**** Available data ****

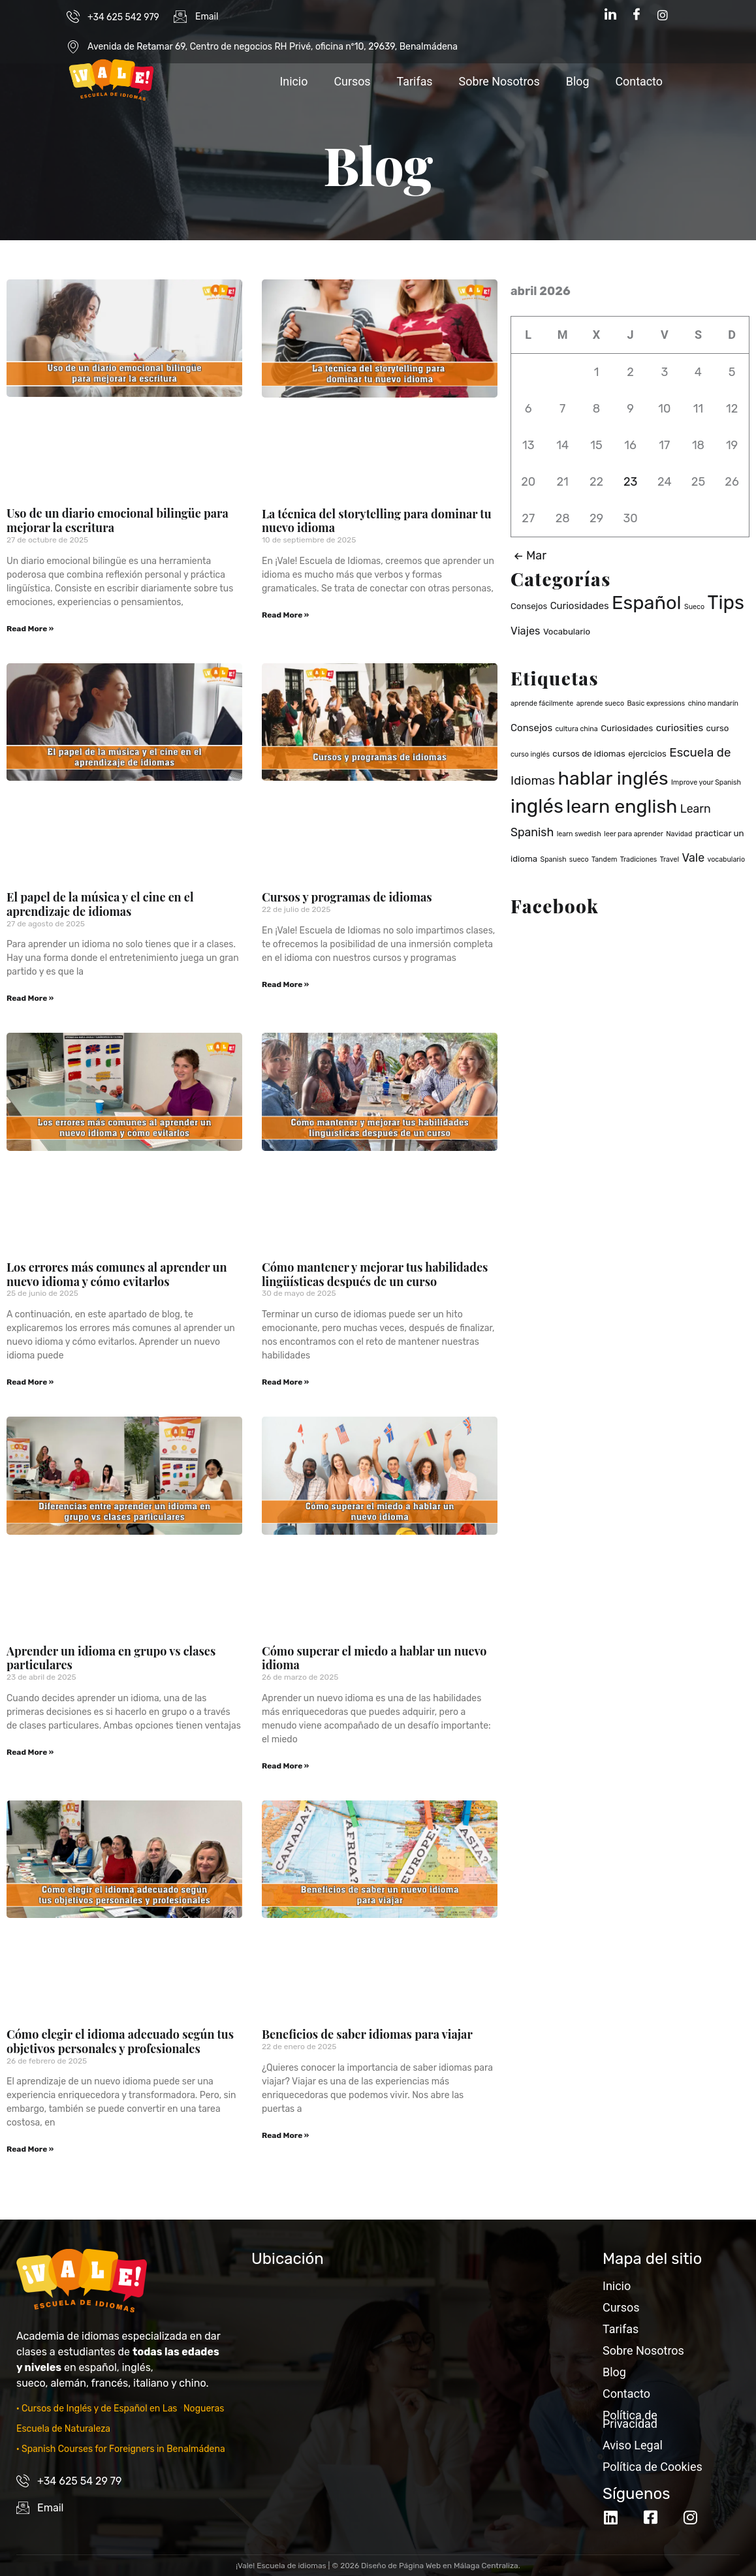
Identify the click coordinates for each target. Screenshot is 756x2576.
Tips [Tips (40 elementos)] (726, 602)
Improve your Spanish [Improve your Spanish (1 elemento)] (706, 782)
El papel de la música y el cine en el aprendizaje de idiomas (100, 904)
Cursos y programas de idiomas (347, 897)
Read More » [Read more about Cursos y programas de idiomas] (285, 984)
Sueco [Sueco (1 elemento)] (694, 607)
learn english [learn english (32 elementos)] (621, 806)
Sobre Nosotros (498, 81)
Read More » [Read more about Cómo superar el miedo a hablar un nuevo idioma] (285, 1765)
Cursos (351, 81)
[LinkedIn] (610, 15)
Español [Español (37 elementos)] (647, 602)
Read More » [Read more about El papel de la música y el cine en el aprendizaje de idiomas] (30, 998)
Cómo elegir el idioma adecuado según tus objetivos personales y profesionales (120, 2041)
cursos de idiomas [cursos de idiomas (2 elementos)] (588, 754)
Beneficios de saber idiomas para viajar (367, 2034)
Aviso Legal (633, 2445)
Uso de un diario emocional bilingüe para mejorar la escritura (117, 520)
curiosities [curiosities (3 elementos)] (679, 728)
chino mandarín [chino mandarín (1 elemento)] (713, 703)
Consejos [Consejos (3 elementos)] (531, 728)
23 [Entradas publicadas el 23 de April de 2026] (630, 482)
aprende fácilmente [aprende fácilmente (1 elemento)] (542, 703)
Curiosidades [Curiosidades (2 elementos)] (627, 728)
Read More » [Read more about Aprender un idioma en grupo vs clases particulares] (30, 1752)
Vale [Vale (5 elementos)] (693, 857)
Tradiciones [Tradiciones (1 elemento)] (638, 859)
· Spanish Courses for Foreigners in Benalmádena (120, 2449)
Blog (577, 81)
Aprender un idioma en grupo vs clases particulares (111, 1658)
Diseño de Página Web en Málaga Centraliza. (440, 2565)
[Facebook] (636, 15)
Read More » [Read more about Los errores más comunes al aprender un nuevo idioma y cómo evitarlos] (30, 1382)
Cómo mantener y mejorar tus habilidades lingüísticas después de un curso (375, 1274)
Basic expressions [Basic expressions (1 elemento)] (656, 703)
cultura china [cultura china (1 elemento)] (576, 729)
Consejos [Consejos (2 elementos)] (529, 606)
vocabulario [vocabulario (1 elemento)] (726, 859)
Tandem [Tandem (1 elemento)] (604, 859)
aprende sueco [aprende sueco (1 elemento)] (600, 703)
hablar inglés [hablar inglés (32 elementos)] (613, 778)
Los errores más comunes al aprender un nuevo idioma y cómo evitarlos (117, 1274)
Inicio (292, 81)
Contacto (639, 81)
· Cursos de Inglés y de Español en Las (98, 2408)
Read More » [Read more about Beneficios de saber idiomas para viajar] (285, 2135)
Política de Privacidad (630, 2419)
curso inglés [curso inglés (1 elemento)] (530, 754)
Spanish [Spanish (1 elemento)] (554, 859)
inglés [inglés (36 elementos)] (537, 806)
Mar (528, 555)
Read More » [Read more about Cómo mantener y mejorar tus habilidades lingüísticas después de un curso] (285, 1382)
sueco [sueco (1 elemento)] (579, 859)
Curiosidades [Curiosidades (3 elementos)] (579, 606)
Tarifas (414, 81)
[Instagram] (662, 15)
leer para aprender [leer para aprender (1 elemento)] (633, 834)
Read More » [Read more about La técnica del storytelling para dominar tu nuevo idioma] (285, 615)
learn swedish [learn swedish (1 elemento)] (579, 834)
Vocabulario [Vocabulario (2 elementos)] (566, 631)
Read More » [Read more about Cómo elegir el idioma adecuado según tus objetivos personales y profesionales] (30, 2149)
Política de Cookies (652, 2467)
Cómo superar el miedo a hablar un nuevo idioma (374, 1658)
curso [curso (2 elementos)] (717, 728)
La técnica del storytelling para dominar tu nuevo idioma (377, 521)
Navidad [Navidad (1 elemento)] (679, 834)
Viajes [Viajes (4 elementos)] (525, 631)
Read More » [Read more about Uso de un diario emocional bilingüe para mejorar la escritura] (30, 628)
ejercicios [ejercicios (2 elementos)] (647, 754)
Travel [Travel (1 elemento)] (669, 859)
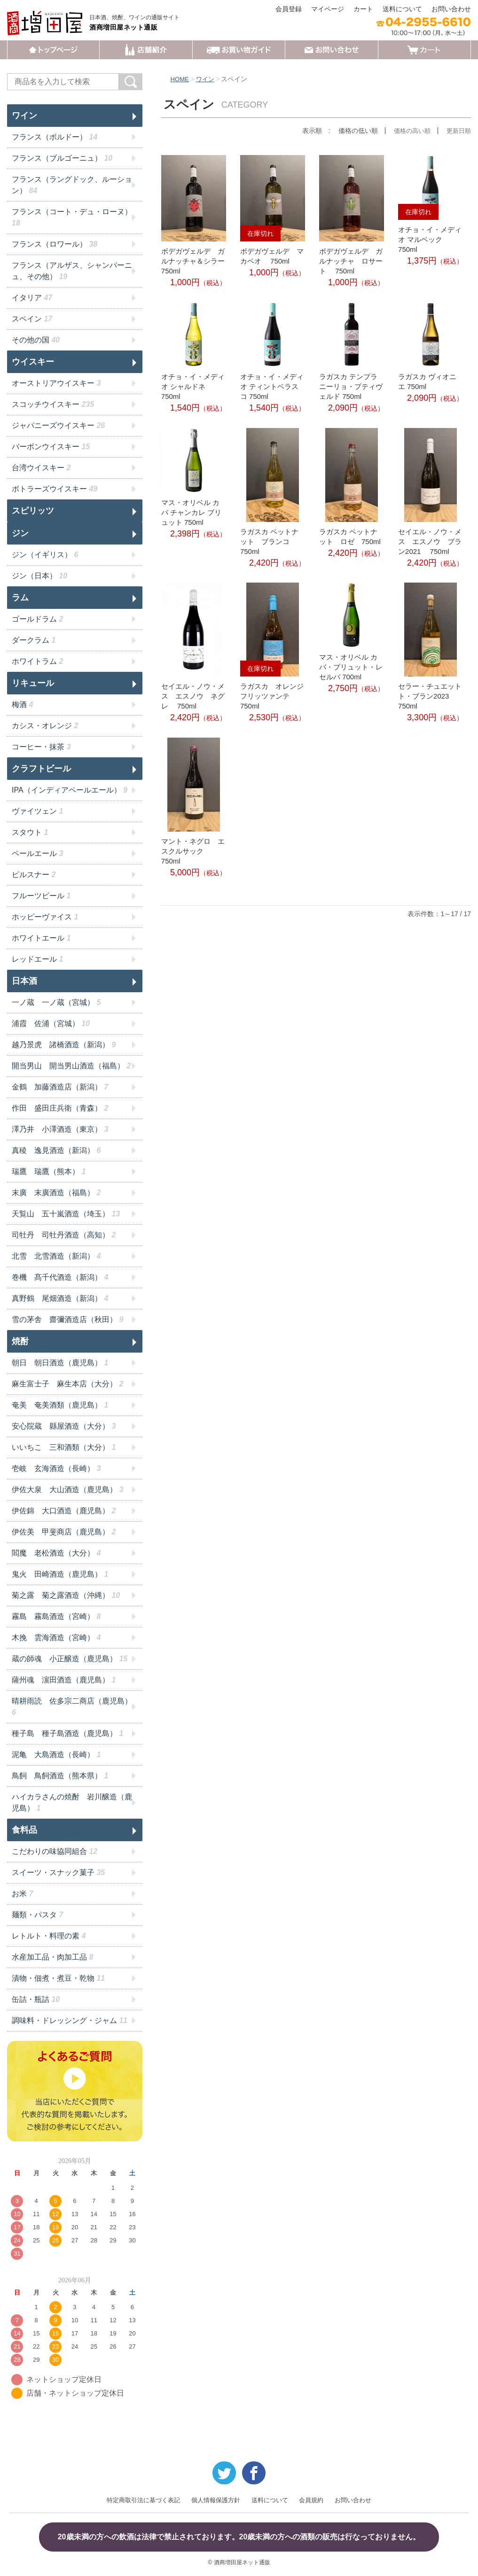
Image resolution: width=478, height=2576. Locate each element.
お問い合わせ (451, 9)
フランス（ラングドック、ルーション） (72, 185)
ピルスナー (33, 875)
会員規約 (311, 2500)
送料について (402, 9)
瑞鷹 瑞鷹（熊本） (49, 1171)
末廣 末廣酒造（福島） (56, 1193)
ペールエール (37, 853)
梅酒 (22, 704)
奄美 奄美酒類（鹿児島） (60, 1405)
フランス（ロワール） (54, 244)
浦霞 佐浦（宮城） (51, 1023)
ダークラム (33, 640)
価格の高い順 (409, 130)
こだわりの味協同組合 (54, 1851)
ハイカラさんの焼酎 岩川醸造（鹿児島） (72, 1802)
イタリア (32, 298)
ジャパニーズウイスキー (58, 425)
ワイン (207, 79)
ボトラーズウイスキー (54, 489)
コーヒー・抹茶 (41, 747)
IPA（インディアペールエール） (69, 790)
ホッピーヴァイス (45, 917)
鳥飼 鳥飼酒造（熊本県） (60, 1776)
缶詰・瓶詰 (36, 1999)
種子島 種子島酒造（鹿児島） (67, 1733)
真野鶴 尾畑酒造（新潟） (60, 1298)
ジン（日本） (39, 576)
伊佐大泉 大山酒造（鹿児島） (67, 1490)
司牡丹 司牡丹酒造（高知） (64, 1235)
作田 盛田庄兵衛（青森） (60, 1108)
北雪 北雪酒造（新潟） (56, 1256)
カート (363, 9)
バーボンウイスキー (51, 447)
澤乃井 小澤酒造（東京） (60, 1129)
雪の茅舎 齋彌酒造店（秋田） (67, 1319)
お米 (22, 1894)
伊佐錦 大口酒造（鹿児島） (64, 1511)
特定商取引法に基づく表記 (143, 2500)
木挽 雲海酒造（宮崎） (56, 1638)
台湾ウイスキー (41, 468)
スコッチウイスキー (53, 404)
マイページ (327, 9)
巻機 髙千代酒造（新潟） (60, 1277)
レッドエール (37, 959)
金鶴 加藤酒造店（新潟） (60, 1087)
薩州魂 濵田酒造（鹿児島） (64, 1680)
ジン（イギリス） (45, 555)
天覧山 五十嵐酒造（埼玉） (66, 1214)
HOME (180, 79)
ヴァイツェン (37, 811)
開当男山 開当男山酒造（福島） (71, 1066)
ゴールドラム (37, 619)
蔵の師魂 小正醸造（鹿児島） (69, 1659)
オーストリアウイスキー (56, 383)
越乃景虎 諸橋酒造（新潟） (64, 1045)
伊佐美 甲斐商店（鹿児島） (64, 1532)
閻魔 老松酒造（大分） (56, 1553)
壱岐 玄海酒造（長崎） (56, 1468)
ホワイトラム (37, 661)
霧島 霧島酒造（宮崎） (56, 1616)
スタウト (30, 832)
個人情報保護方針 (215, 2500)
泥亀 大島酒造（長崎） (56, 1755)
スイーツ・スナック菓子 (58, 1872)
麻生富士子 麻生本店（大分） (67, 1384)
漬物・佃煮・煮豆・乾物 (58, 1978)
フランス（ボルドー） (54, 137)
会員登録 (288, 9)
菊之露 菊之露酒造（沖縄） (66, 1595)
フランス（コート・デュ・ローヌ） (72, 217)
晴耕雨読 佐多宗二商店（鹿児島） (72, 1706)
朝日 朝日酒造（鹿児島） (60, 1363)
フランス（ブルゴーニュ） (62, 158)
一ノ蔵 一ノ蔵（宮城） (56, 1002)
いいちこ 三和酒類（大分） (64, 1447)
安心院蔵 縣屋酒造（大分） (64, 1426)
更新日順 (458, 130)
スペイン (32, 319)
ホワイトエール (41, 938)
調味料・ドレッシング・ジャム (69, 2020)
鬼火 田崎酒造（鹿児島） (60, 1574)
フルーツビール (41, 896)
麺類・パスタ (37, 1915)
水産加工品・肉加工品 (52, 1957)
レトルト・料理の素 (49, 1936)
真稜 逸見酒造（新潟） (56, 1150)
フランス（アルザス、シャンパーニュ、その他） (72, 270)
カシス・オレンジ (45, 726)
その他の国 (36, 340)
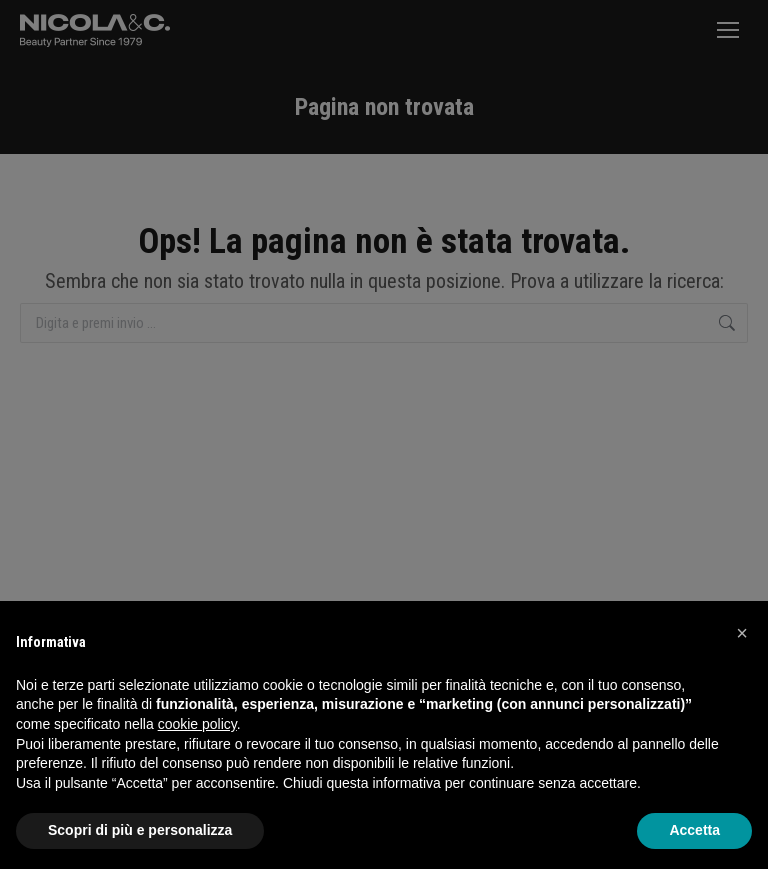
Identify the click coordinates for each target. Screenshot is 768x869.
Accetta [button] (694, 830)
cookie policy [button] (197, 724)
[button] (742, 633)
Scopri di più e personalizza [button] (140, 830)
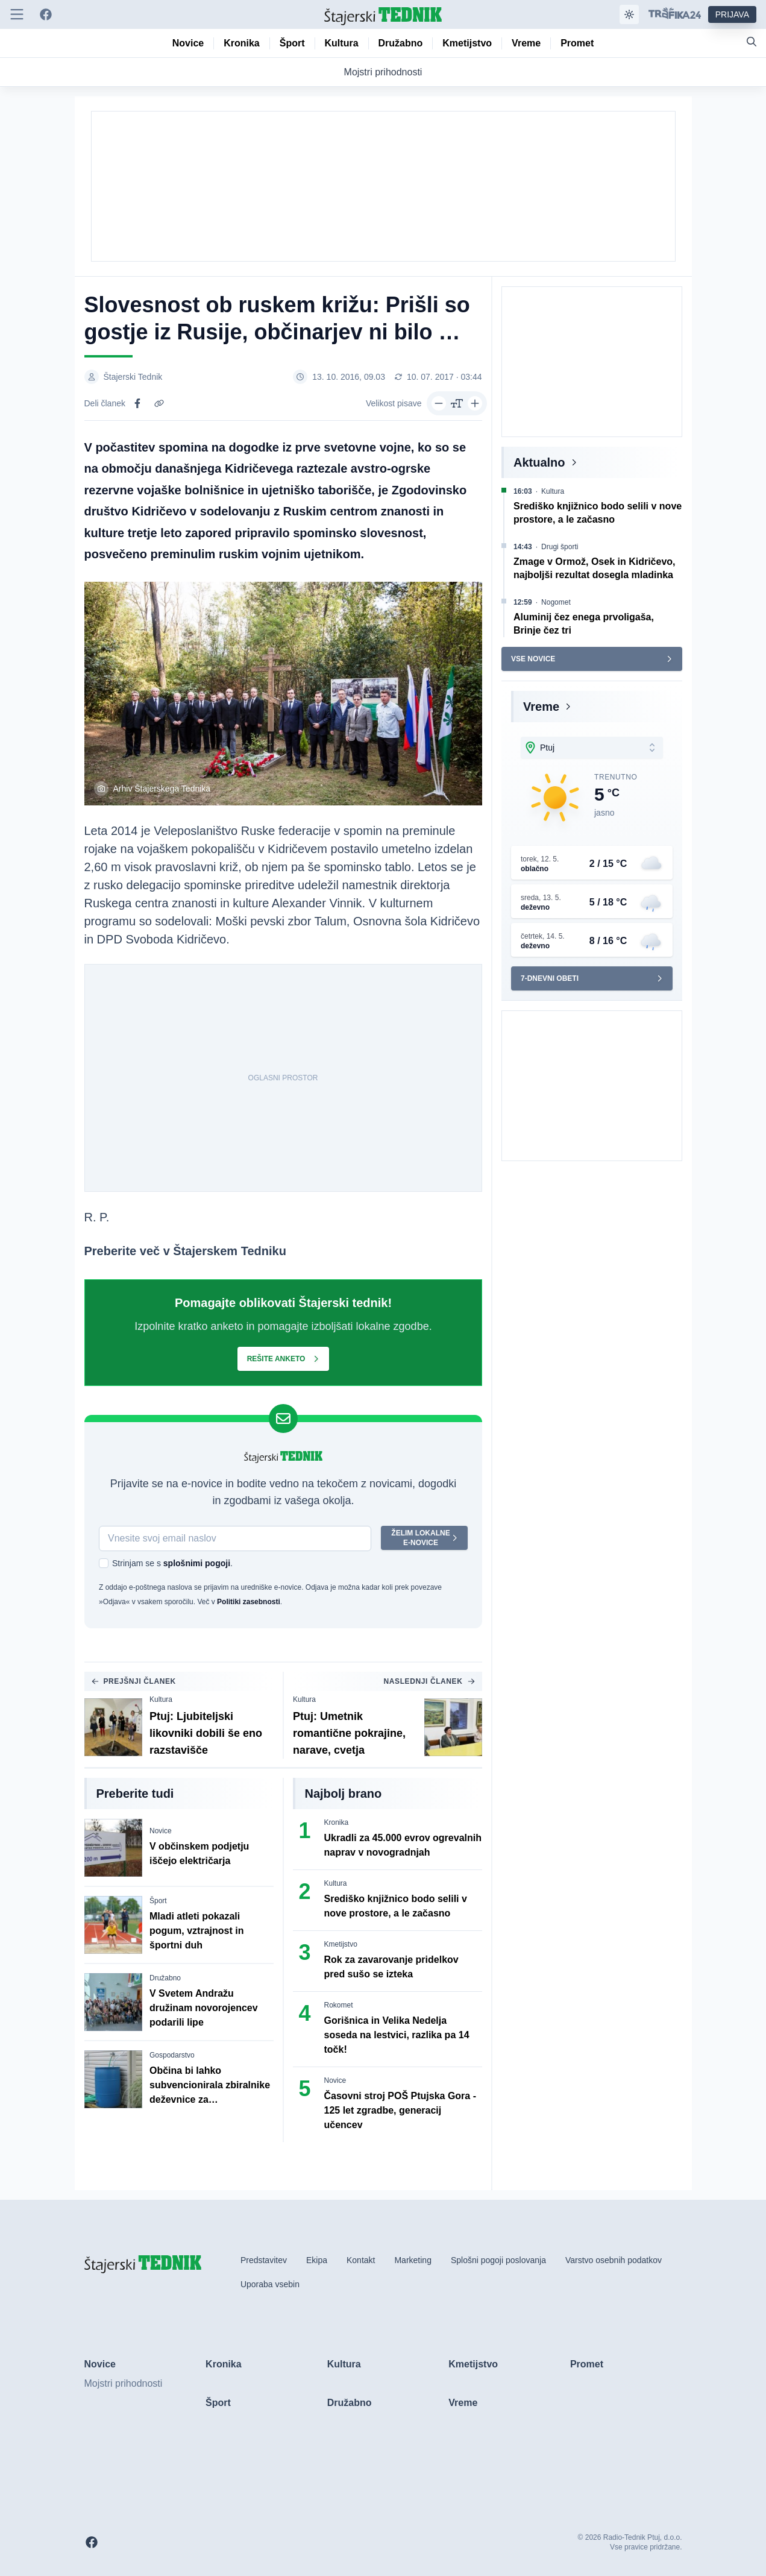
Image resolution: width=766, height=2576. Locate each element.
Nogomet (556, 602)
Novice (160, 1831)
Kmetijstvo (340, 1944)
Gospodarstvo (172, 2055)
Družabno (165, 1978)
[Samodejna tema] (629, 14)
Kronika (336, 1822)
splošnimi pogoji (196, 1563)
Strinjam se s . (172, 1563)
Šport (158, 1901)
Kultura (160, 1699)
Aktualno (539, 462)
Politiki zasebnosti (248, 1602)
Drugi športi (559, 547)
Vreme (541, 707)
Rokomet (338, 2005)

****

▶ [Goal of the exercise]
Lines from the entries that contain the string "each" are what must be copied.

▶ [Response to this exercise]
Identify the click coordinates for each target. Screenshot is 756x2576.
Image resolution: width=478, height=2576. Locate each element.
Identify the click coordinates for each target. Screenshot is 768x869.
Image resolution: width=766, height=2576. Locate each element.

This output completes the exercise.